Skin and mucous membranes are severely irritated by CS2.
EFFECTS ON ANIMALS
The neurotoxic effects of prolonged exposure to CS2 recently have been summarized by Seppalaienen and Haltia (1980). Dogs exposed at 400 ppm 8h/d, 5 d/wk develop hindlimb weakness (from peripheral neuropathy) after 5–8 wk and forelimb weakness after 9 wk. Other signs of intoxication include ataxia, jerking, choreiform movements, loss of position sense, and behavioral chances (apprehension, excitation, and aggressiveness). Rabbits exposed at 750 ppm 6 h/d, 5 d/wk slowly lost weight after 4 wk and developed hindlimb difficulties after 7 wk. Rats exposed at 750 ppm 6 h/d, 5 d/wk exhibited motor impairment after 18 wk, and animals exposed at 770 ppm displayed similar signs after only 8 wk. During exposure, MCVs decrease in rats and rabbits before paresis is evident. When weakness is apparent in rabbits, paretic muscles display fibrillation potentials indicative of denervation. Pathologic studies using contemporary techniques show that a central-peripheral distal axonopathy underlies the polyneuropathy. The dominant feature in exposed animals is the appearance of giant axonal swellings filled with 10-nm neurofilaments multifocally in the distal parts of long spinal cord tracts and distally in long peripheral nerves. Distal nerve fiber breakdown follows the development of these swellings and results in motor and sensory denervation.
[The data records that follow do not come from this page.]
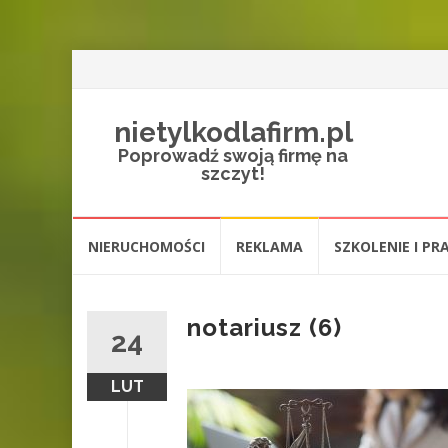
nietylkodlafirm.pl
Poprowadź swoją firmę na
szczyt!
Przejdź
NIERUCHOMOŚCI
REKLAMA
SZKOLENIE I PR
do
treści
notariusz (6)
24
LUT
Other effects reported include vascular damage, reproductive changes, and fetal effects. Several experimental studies (Guarino and Arciello, 1954; Lewey, 1941; Petrov, 1969) have shown that CS2 causes vascular changes in various organs. Testicular damage (few spermatogonia and degenerated Leydig cells) was found by Gondzik (1971) in rats given CS2 at 12.5–25 mg/kg intraperitoneally in peanut oil. Embryotoxicity in rats exposed to CS2 and H2S at 3.2 ppm was reported by Bariliak and co-workers (1975). Bronchitis was found in rats exposed to as low as 0.3 ppm plus H2S at 0.7 ppm (Misiakiewicz et al., 1972).
Effects on animals of exposure to CS2 are summarized in Table 12.
PHARMACOKINETICS
Absorption, Distribution, Metabolism, and Excretion
Respiratory absorption seems to be proportional to the concentration of CS2 in the air (Demus, 1967). Previously nonexposed subjects breathing CS2 at 17–30 ppm absorbed 80% in the first 15 min. After equilibrium is reached in about 1–2 h, 40–50% of the vapor is retained (Vigliani, 1961). CS2 is also absorbed via the skin. Once absorbed, CS2 is taken up twice as much in red blood cells as in plasma. About 70% is metabolized (Demus, 1967). CO2 and CO have been identified as metabolites (Dalvi and Neal, 1978; DeMatteis and Seawright, 1973). In man, CS2 disappears rapidly from the bloodstream and accumulates in lipid-rich tissues and organs.
Experimental studies have revealed initial distribution to the liver, with a more uniform distribution occurring later. Human studies have shown that 10–30% of CS2 is exhaled and 1% eliminated in urine, leaving about 70–90% available for biotransformation. Three metabolites have been isolated from human urine, including the principal urinary CS2 metabolite thiocarbamide (thiourea) and mercaptothioaxolinone (Pergal et al., 1972a, b).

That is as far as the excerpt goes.